◆ What the task requires:
Give back the whole listing word for word and skip each picture.

◆ Recorded data:
***

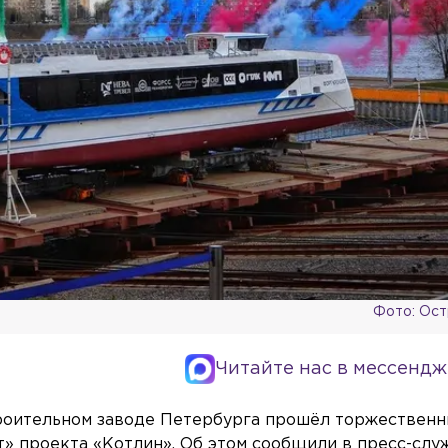
Фото: Ос
Читайте нас в мессендж
роительном заводе Петербурга прошёл торжественн
» проекта «Котлин». Об этом сообщили в пресс-слу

***

◆ Response to the exercise:
Фото: Ос
Читайте нас в мессендж
роительном заводе Петербурга прошёл торжественн
» проекта «Котлин». Об этом сообщили в пресс-слу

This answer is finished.